A Organização Colegial Veterinária Espanhola (OCV) apelou à sensibilização da sociedade para prevenir o abandono de animais de companhia e defendeu que as administrações devem adotar medidas efetivas, incluindo o controlo do cumprimento da identificação obrigatória.
Segundo dados da Fundação Affinity citados pela OCV, mais de 285 mil cães e gatos foram recolhidos em Espanha, em 2025, por centros municipais, associações de proteção e refúgios. Do total, 169 mil eram cães e 116 mil gatos.
A OCV refere que estes números representam uma ligeira descida face a 2024, mas sublinha que os autores do estudo interpretam esta evolução mais como uma estagnação do que como uma melhoria real. De acordo com a organização, Espanha é o país europeu com maior abandono de animais.

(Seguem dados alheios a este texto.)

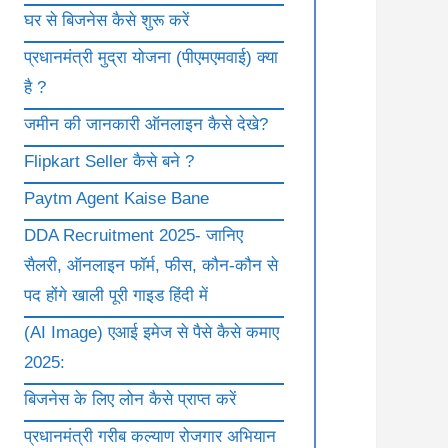
घर से बिजनेस कैसे शुरू करें
प्रधानमंत्री मुद्रा योजना (पीएमएमवाई) क्या
है ?
जमीन की जानकारी ऑनलाइन कैसे देखे?
Flipkart Seller कैसे बने ?
Paytm Agent Kaise Bane
DDA Recruitment 2025- जानिए
सैलरी, ऑनलाइन फॉर्म, फीस, कौन-कौन से
पद होंगे खाली पूरी गाइड हिंदी में
(AI Image) एआई इमेज से पैसे कैसे कमाए
2025:
बिजनेस के लिए लोन कैसे प्राप्त करें
प्रधानमंत्री गरीब कल्याण रोजगार अभियान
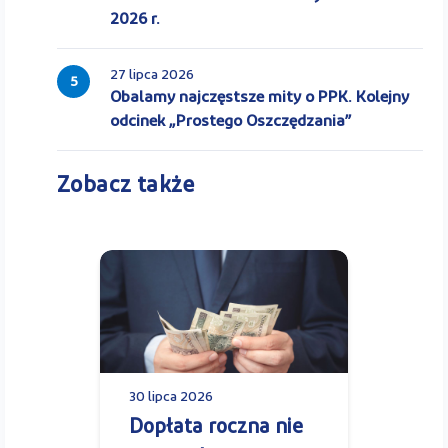
2026 r.
27 lipca 2026
5
Obalamy najczęstsze mity o PPK. Kolejny
odcinek „Prostego Oszczędzania”
Zobacz także
30 lipca 2026
Dopłata roczna nie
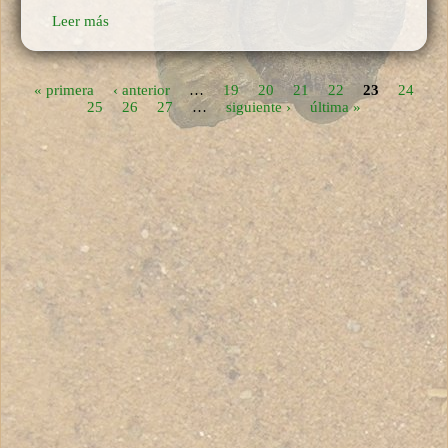
Leer más
« primera
‹ anterior
…
19
20
21
22
23
24
Páginas
25
26
27
…
siguiente ›
última »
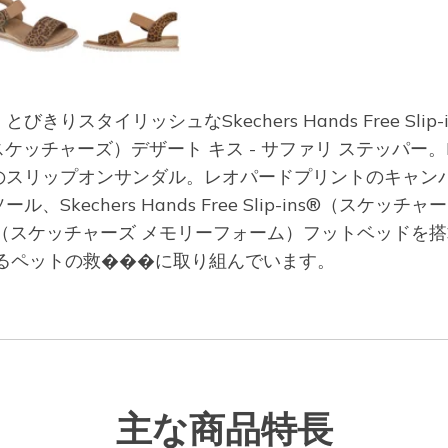
スタイリッシュなSkechers Hands Free Sli
フロム スケッチャーズ）デザート キス - サファリ ステッパー
のスリップオンサンダル。レオパードプリントのキャン
kechers Hands Free Slip-ins®（スケ
am™（スケッチャーズ メモリーフォーム）フットベッドを搭載して
るペットの救���に取り組んでいます。
主な商品特長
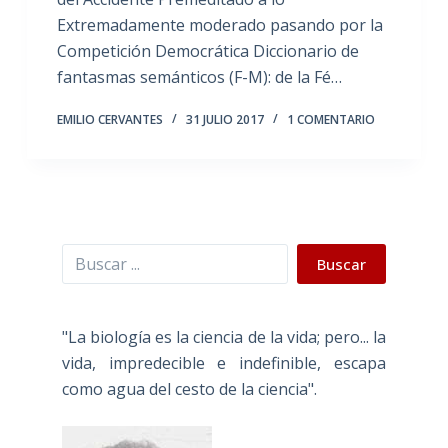
Extremadamente moderado pasando por la
Competición Democrática Diccionario de
fantasmas semánticos (F-M): de la Fé…
EMILIO CERVANTES
31 JULIO 2017
1 COMENTARIO
Buscar
Buscar
"La biología es la ciencia de la vida; pero... la
vida, impredecible e indefinible, escapa
como agua del cesto de la ciencia".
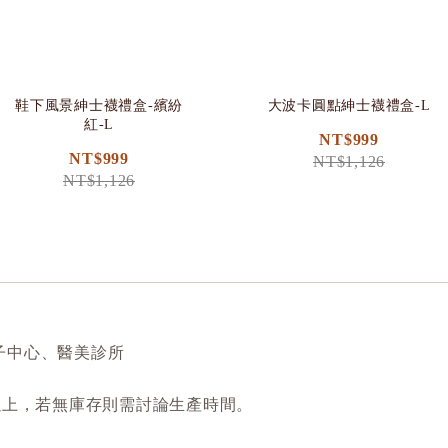
鞋下風景紳士襪禮盒-繽紛
大波卡圓點紳士襪禮盒-L
紅-L
NT$999
NT$999
NT$1,126
NT$1,126
子中心、醫美診所
以上，若無庫存則需討論生產時間。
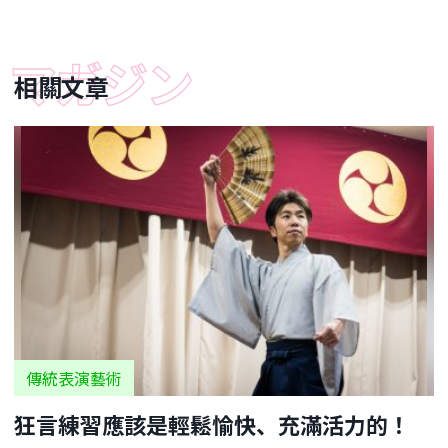
相關文章
傳統表演藝術
狂言練習應該是輕鬆愉快、充滿活力的！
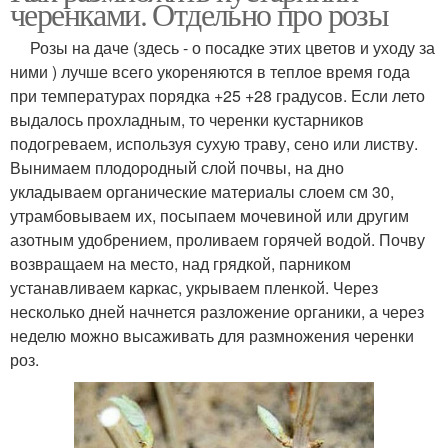
черенками. Отдельно про розы
Розы на даче (здесь - о посадке этих цветов и уходу за
ними ) лучше всего укореняются в теплое время года
при температурах порядка +25 +28 градусов. Если лето
выдалось прохладным, то черенки кустарников
подогреваем, используя сухую траву, сено или листву.
Вынимаем плодородный слой почвы, на дно
укладываем органические материалы слоем см 30,
утрамбовываем их, посыпаем мочевиной или другим
азотным удобрением, проливаем горячей водой. Почву
возвращаем на место, над грядкой, парником
устанавливаем каркас, укрываем пленкой. Через
несколько дней начнется разложение органики, а через
неделю можно высаживать для размножения черенки
роз.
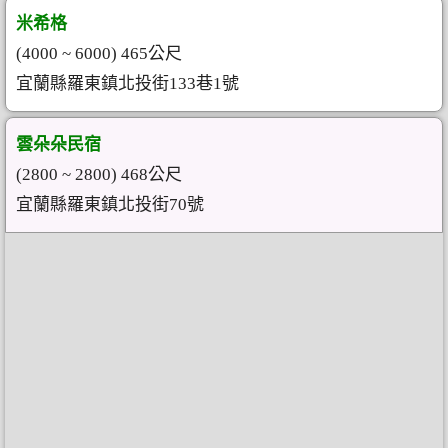
米希格
(4000 ~ 6000) 465公尺
宜蘭縣羅東鎮北投街133巷1號
雲朵朵民宿
(2800 ~ 2800) 468公尺
宜蘭縣羅東鎮北投街70號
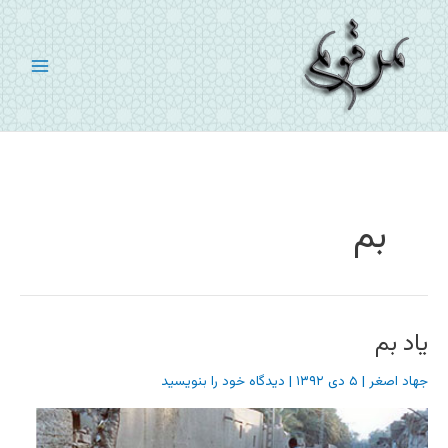
رش
ه
حتوا
بم
یاد بم
جهاد اصغر
|
۵ دی ۱۳۹۲
|
دیدگاه‌ خود را بنویسید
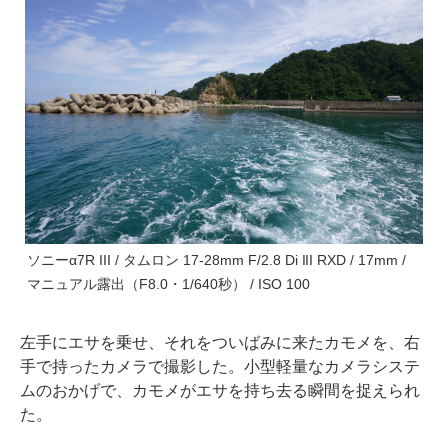
ソニーα7R III / タムロン 17-28mm F/2.8 Di III RXD / 17mm /
マニュアル露出（F8.0・1/640秒） / ISO 100
左手にエサを乗せ、それをついばみに来たカモメを、右
手で持ったカメラで撮影した。小型軽量なカメラシステ
ムのおかげで、カモメがエサを持ち去る瞬間を捉えられ
た。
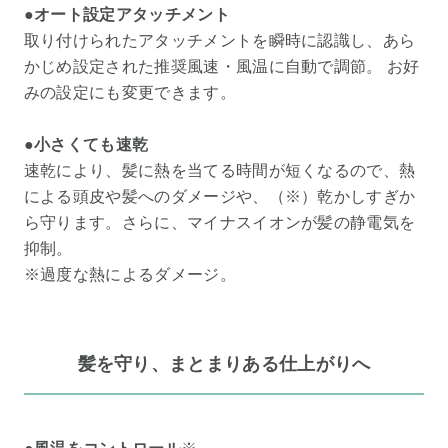
●オート設定アタッチメント
取り付けられたアタッチメントを瞬時に認識し、あら
かじめ設定された推奨風速・風温に自動で調節。 お好
みの設定にも変更できます。
●小さくても速乾
速乾により、髪に熱を当てる時間が短くなるので、熱
による頭皮や髪へのダメージや、（※）乾かしすぎか
ら守ります。さらに、マイナスイオンが髪の静電気を
抑制。
※過度な熱によるダメージ。
髪を守り、まとまりある仕上がりへ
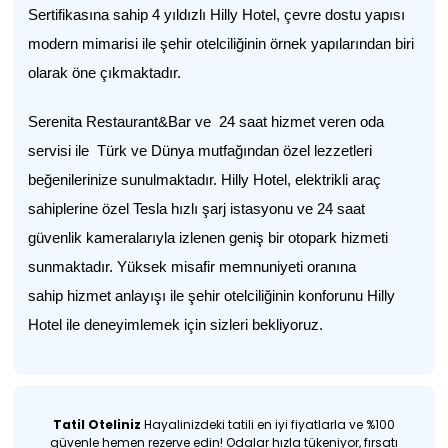
Sertifikasına sahip 4 yıldızlı Hilly Hotel, çevre dostu yapısı
modern mimarisi ile şehir otelciliğinin örnek yapılarından biri
olarak öne çıkmaktadır.
Serenita Restaurant&Bar ve 24 saat hizmet veren oda
servisi ile Türk ve Dünya mutfağından özel lezzetleri
beğenilerinize sunulmaktadır. Hilly Hotel, elektrikli araç
sahiplerine özel Tesla hızlı şarj istasyonu ve 24 saat
güvenlik kameralarıyla izlenen geniş bir otopark hizmeti
sunmaktadır. Yüksek misafir memnuniyeti oranına
sahip hizmet anlayışı ile şehir otelciliğinin konforunu Hilly
Hotel ile deneyimlemek için sizleri bekliyoruz.
Tatil Oteliniz
Hayalinizdeki tatili en iyi fiyatlarla ve %100
güvenle hemen rezerve edin! Odalar hızla tükeniyor, fırsatı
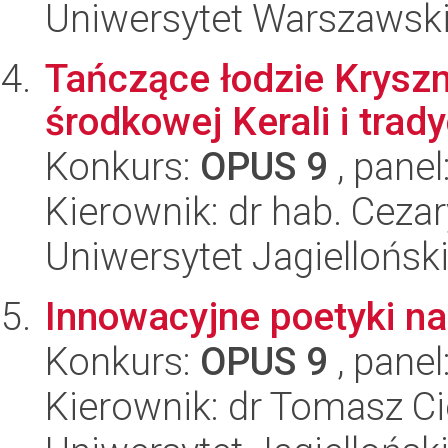
Uniwersytet Warszawski,
Tańczące łodzie Kryszn
środkowej Kerali i trady
Konkurs:
OPUS 9
, panel
Kierownik: dr hab. Ceza
Uniwersytet Jagielloński
Innowacyjne poetyki na
Konkurs:
OPUS 9
, panel
Kierownik: dr Tomasz C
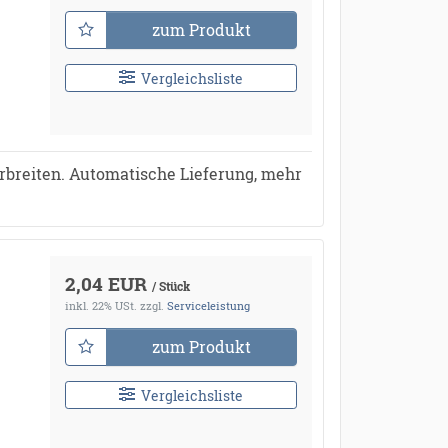
zum Produkt
Vergleichsliste
rbreiten. Automatische Lieferung, mehr
2,04 EUR
/ Stück
inkl. 22% USt.
zzgl.
Serviceleistung
zum Produkt
Vergleichsliste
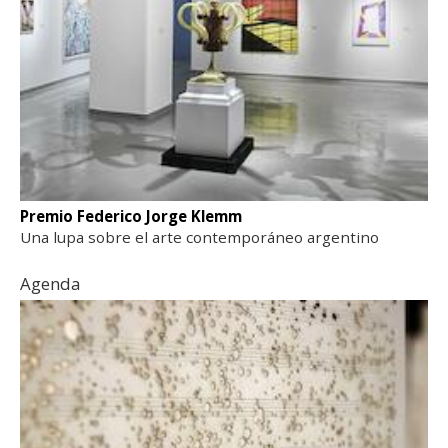
Premio Federico Jorge Klemm
Una lupa sobre el arte contemporáneo argentino
Agenda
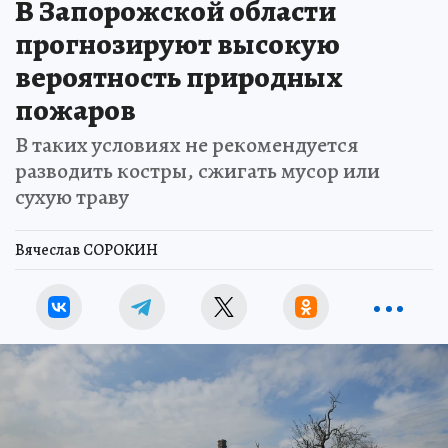
В Запорожской области
прогнозируют высокую
вероятность природных
пожаров
В таких условиях не рекомендуется
разводить костры, сжигать мусор или
сухую траву
Вячеслав СОРОКИН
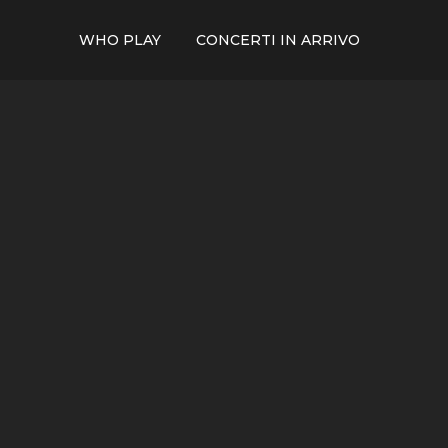
WHO PLAY
CONCERTI IN ARRIVO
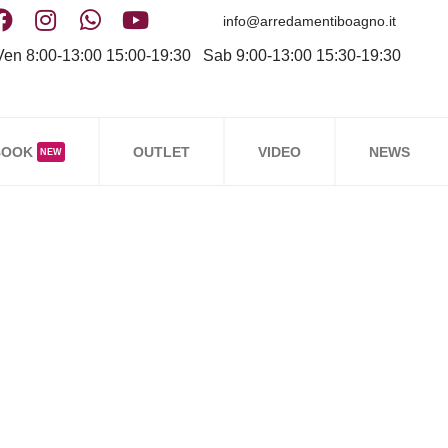
info@arredamentiboagno.it
en 8:00-13:00 15:00-19:30 Sab 9:00-13:00 15:30-19:30
BOOK
OUTLET
VIDEO
NEWS
NEW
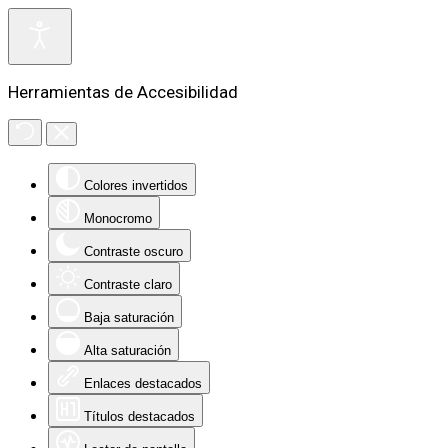
Herramientas de Accesibilidad
Colores invertidos
Monocromo
Contraste oscuro
Contraste claro
Baja saturación
Alta saturación
Enlaces destacados
Títulos destacados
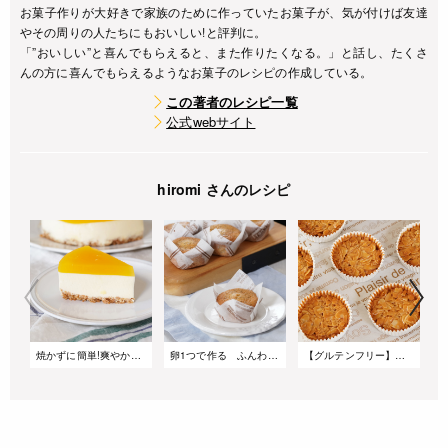
お菓子作りが大好きで家族のために作っていたお菓子が、気が付けば友達
やその周りの人たちにもおいしい!と評判に。
「”おいしい”と喜んでもらえると、また作りたくなる。」と話し、たくさ
んの方に喜んでもらえるようなお菓子のレシピの作成している。
この著者のレシピ一覧
公式webサイト
hiromi さんのレシピ
焼かずに簡単!爽やかオレンジレアチーズケーキ
卵1つで作る ふんわりアールグレイのケーキ
【グルテンフリー】ベーキングカップで作る米粉のフロランタン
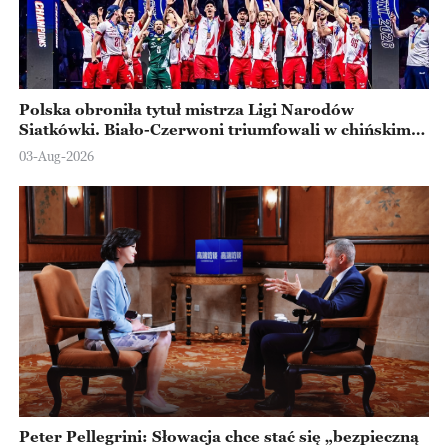
Polska obroniła tytuł mistrza Ligi Narodów
Siatkówki. Biało-Czerwoni triumfowali w chińskim
Ningbo
03-Aug-2026
Peter Pellegrini: Słowacja chce stać się „bezpieczną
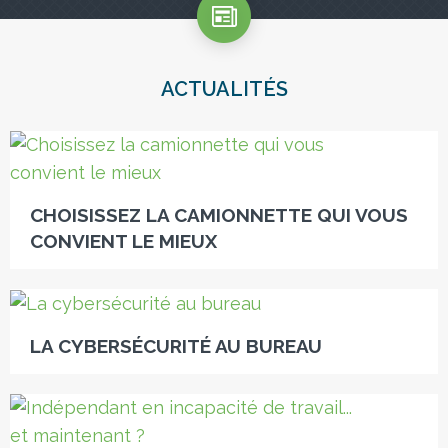
ACTUALITÉS
CHOISISSEZ LA CAMIONNETTE QUI VOUS
CONVIENT LE MIEUX
LA CYBERSÉCURITÉ AU BUREAU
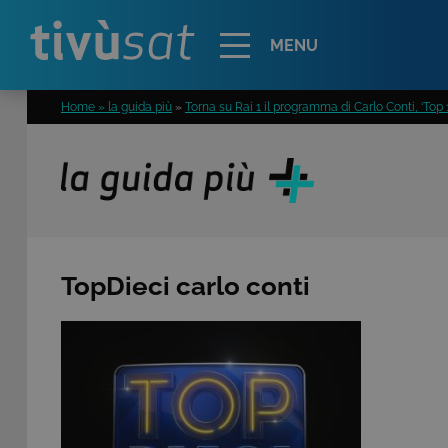
Alert
MENU
Home » la guida più
»
Torna su Rai 1 il programma di Carlo Conti, ‘Top 
TopDieci carlo conti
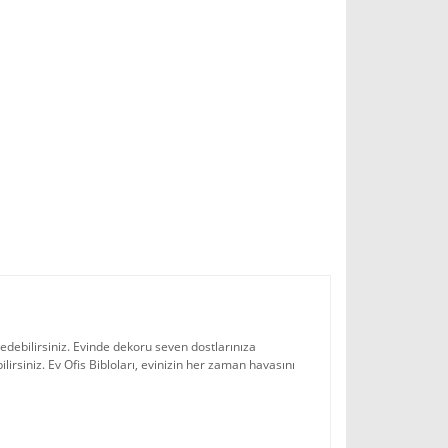
 edebilirsiniz. Evinde dekoru seven dostlarınıza
lirsiniz. Ev Ofis Bibloları, evinizin her zaman havasını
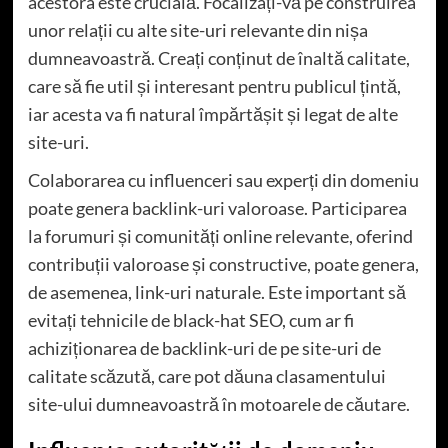
acestora este crucială. Focalizați-vă pe construirea
unor relații cu alte site-uri relevante din nișa
dumneavoastră. Creați conținut de înaltă calitate,
care să fie util și interesant pentru publicul țintă,
iar acesta va fi natural împărtășit și legat de alte
site-uri.
Colaborarea cu influenceri sau experți din domeniu
poate genera backlink-uri valoroase. Participarea
la forumuri și comunități online relevante, oferind
contribuții valoroase și constructive, poate genera,
de asemenea, link-uri naturale. Este important să
evitați tehnicile de black-hat SEO, cum ar fi
achiziționarea de backlink-uri de pe site-uri de
calitate scăzută, care pot dăuna clasamentului
site-ului dumneavoastră în motoarele de căutare.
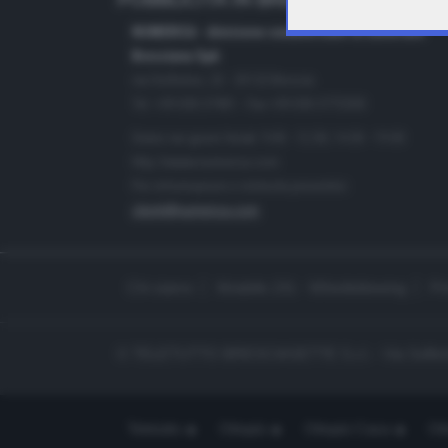
PUBBLICITÀ IN BRESCIA E PROVINC
NUMERICA - divisione commerciale di Editoriale
Bresciana SpA
via Solferino, 22 - 25122 Brescia
Tel. +39.030.37401 - Fax +39.030.3772300
Orario nei giorni feriali: 9.00 - 12.30; 14.30 - 19.00
http://www.numerica.com
Per informazioni e richiesta preventivi:
clienti@numerica.com
Chi siamo
Modello 231 - Whistleblowing
Pr
© TELETUTTO BRESCIASETTE S.r.l. - Via Solferi
Teletutto
Ottopiù
Ottopiù Casa
Ott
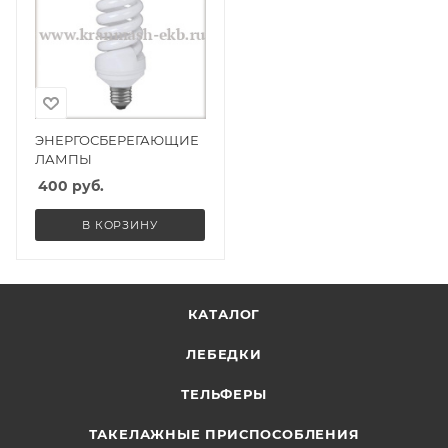
ЭНЕРГОСБЕРЕГАЮЩИЕ
ЛАМПЫ
400
руб.
В КОРЗИНУ
КАТАЛОГ
ЛЕБЕДКИ
ТЕЛЬФЕРЫ
ТАКЕЛАЖНЫЕ ПРИСПОСОБЛЕНИЯ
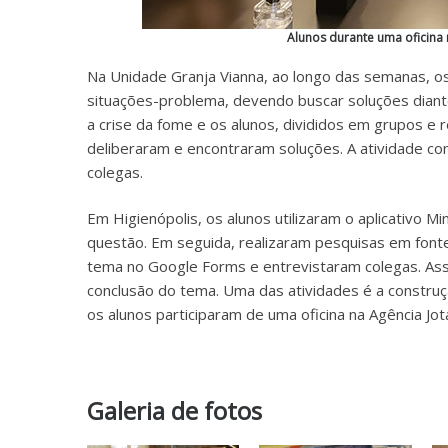
Alunos durante uma oficina
Na Unidade Granja Vianna, ao longo das semanas, o
situações-problema, devendo buscar soluções diant
a crise da fome e os alunos, divididos em grupos e
deliberaram e encontraram soluções. A atividade c
colegas.
Em Higienópolis, os alunos utilizaram o aplicativo 
questão. Em seguida, realizaram pesquisas em font
tema no Google Forms e entrevistaram colegas. Assi
conclusão do tema. Uma das atividades é a constru
os alunos participaram de uma oficina na Agência Jot
Galeria de fotos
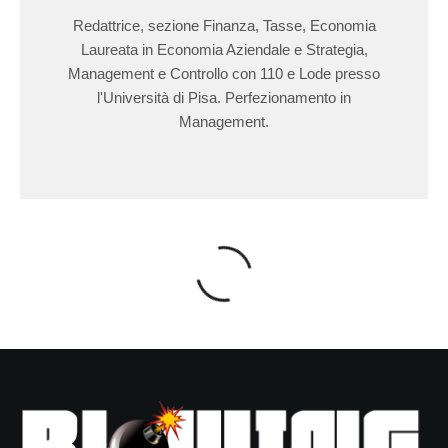
Redattrice, sezione Finanza, Tasse, Economia
Laureata in Economia Aziendale e Strategia,
Management e Controllo con 110 e Lode presso
l'Università di Pisa. Perfezionamento in
Management.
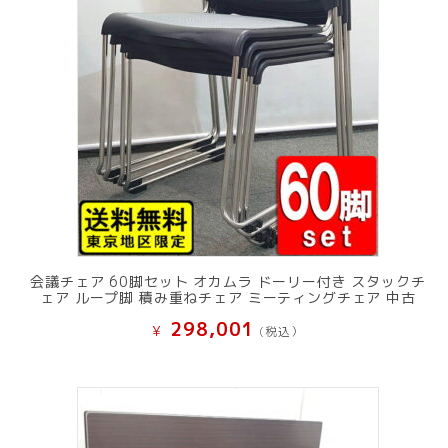
会議チェア 60脚セット オカムラ ドーリー付き スタックチ
ェア ループ脚 積み重ねチェア ミーティングチェア 中古
298,001
¥
(税込）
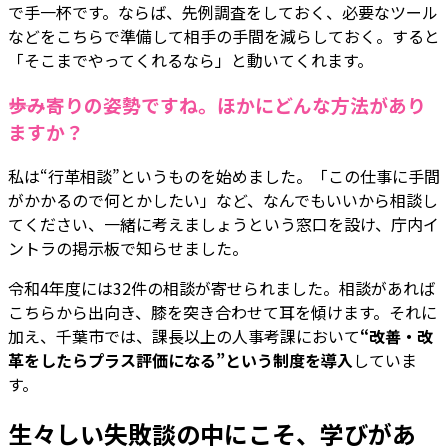
で手一杯です。ならば、先例調査をしておく、必要なツール
などをこちらで準備して相手の手間を減らしておく。すると
「そこまでやってくれるなら」と動いてくれます。
――歩み寄りの姿勢ですね。ほかにどんな方法があり
ますか？
私は“行革相談”というものを始めました。「この仕事に手間
がかかるので何とかしたい」など、なんでもいいから相談し
てください、一緒に考えましょうという窓口を設け、庁内イ
ントラの掲示板で知らせました。
令和4年度には32件の相談が寄せられました。相談があれば
こちらから出向き、膝を突き合わせて耳を傾けます。それに
加え、千葉市では、課長以上の人事考課において
“改善・改
革をしたらプラス評価になる”という制度を導入
していま
す。
生々しい失敗談の中にこそ、学びがあ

Entre os principais motivos identificados pelas entidades recetoras estão as ninhadas indesejadas, com 15%, a perda de interesse pelo animal, com 14%, a mudança de domicílio ou transferência, com 12%, o fim da época de caça, com 10%, e os problemas de comportamento, também com 10%.
A falta de identificação é apontada como um dos obstáculos ao combate ao abandono.
“Na dura realidade do abandono animal em Espanha, verifica-se que a imensa maioria dos exemplares que chegam aos centros de acolhimento — três em cada quatro cães e mais de 90% dos gatos — não têm microchip nem registo, pelo que se torna quase impossível localizar os seus tutores para que possa ser aplicada a sanção pertinente”, refere a OCV.
Segundo a organização, o número estimado de cães identificados com microchip em Espanha ronda os 60% do total, embora exista grande variação territorial. A OCV considera que os cães identificados se perdem menos e chegam em menor número aos centros de proteção, quando comparados com os animais não identificados.
No caso dos gatos, as taxas de identificação são inferiores. A OCV associa esta realidade, entre outros fatores, ao desconhecimento sobre a obrigatoriedade da identificação e à perceção de menor utilidade do microchip por parte de tutores de gatos que não saem de casa.
A organização sublinha ainda a importância da identificação dos animais de companhia para a rastreabilidade. “A identificação do animal desde o início da sua vida é obrigatória e permite conhecer a sua proveniência e os titulares em nome de quem esteve registado”, afirma.
Para Yasmina Domínguez, membro da OCV, a identificação é também uma ferramenta de apoio às políticas públicas.
“É muito útil para as administrações, que podem basear as suas políticas de bem-estar e proteção animal em dados de censo o mais próximos possível da realidade, bem como para o acompanhamento e sanção dos casos de maus-tratos. É a melhor ferramenta para lutar contra as chamadas ‘quintas’ de cães e gatos”, afirma.
A OCV acrescenta que a identificação ajuda a garantir a origem legal dos animais, reduzindo o risco de fraude quanto à idade, raça ou estado de saúde. A organização defende ainda que o registo é relevante para a vigilância e controlo de zoonoses e doenças de declaração obrigatória, uma vez que permite associar informação sanitária ao animal, incluindo dados relacionados com raiva, leishmaniose ou equinococose.
A identificação é também apresentada como uma salvaguarda em situações de maus-tratos. “Perante as administrações, um animal não identificado é um animal que não existe e pode ficar indefeso nas mãos do seu eventual agressor”, recorda a OCV.
Yasmina Domínguez defende ainda maior sensibilização social sobre detenção responsável de animais de companhia. A responsável recomenda que, antes de integrar um animal numa família, seja consultado um médico veterinário, “pois nem todos os animais são adequados nem todas as famílias são idóneas”.